Worker Threads


Worker threads are an elegant solution to a number of problems about concurrent processing; for example, the need to keep the GUI active while a computation is being performed. This essay addresses some of the issues of using worker threads. A companion essay talks about some techniques dealing with user-interface threads.

Why Worker Threads?

Consider a simple implementation of a program. For our purposes, the program has the task of inverting the color of every pixel of an image, just because we sometimes need a concrete example to illustrate techniques. For the sake of our example, we will assume that the image being processed is 10 megapixels of 24-bit color.

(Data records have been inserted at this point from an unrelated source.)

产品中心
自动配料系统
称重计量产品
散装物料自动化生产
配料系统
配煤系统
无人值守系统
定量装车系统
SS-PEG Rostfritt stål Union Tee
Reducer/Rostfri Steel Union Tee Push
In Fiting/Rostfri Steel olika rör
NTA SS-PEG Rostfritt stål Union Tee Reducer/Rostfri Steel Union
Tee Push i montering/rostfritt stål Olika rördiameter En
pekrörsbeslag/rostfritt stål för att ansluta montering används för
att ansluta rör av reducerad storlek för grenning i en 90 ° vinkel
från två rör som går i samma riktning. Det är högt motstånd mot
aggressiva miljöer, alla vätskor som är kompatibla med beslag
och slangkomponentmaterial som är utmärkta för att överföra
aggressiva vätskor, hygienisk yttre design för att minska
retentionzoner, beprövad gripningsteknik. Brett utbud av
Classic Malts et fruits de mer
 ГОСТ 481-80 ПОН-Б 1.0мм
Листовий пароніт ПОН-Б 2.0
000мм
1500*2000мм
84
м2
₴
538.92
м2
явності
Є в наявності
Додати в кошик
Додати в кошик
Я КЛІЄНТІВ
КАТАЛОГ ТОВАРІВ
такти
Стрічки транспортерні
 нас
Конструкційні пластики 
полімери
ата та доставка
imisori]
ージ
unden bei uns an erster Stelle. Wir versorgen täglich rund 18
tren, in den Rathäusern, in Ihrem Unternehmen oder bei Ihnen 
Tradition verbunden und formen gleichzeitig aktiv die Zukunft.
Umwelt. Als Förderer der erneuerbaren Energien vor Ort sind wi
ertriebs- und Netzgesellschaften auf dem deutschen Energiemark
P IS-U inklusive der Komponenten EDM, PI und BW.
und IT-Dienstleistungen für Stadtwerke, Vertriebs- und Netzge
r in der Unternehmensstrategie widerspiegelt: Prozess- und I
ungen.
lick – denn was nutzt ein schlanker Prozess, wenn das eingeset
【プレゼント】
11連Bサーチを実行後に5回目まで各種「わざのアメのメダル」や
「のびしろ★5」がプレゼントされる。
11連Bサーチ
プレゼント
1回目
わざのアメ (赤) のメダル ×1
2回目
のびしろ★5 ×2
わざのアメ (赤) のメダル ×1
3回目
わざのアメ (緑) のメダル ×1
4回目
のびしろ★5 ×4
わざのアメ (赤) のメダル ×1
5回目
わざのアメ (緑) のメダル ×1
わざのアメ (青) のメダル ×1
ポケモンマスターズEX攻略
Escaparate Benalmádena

The GUI has a menu item or other means of saying "Invert it now". This calls the doInvert method on the view class:

void CMyView::doInvert()
     for(int x=y = 0; y < image.height; y++)
          for(int x = 0; x < image.width; x++)
              changePixel(x, y);

This is a perfectly correct program. It traverses all 10 megapixels, happily changing the pixels, until it completes. But it is not a good implementation.

Why not? Because the entire GUI is dead until the operation completes. This means that for some long duration, the user is forced to wait while the operation proceeds, and there is absolutely nothing that can be done about it. If the user decides that the transformation is bogus, and wants to stop it, well, tough. It is going to complete anyway.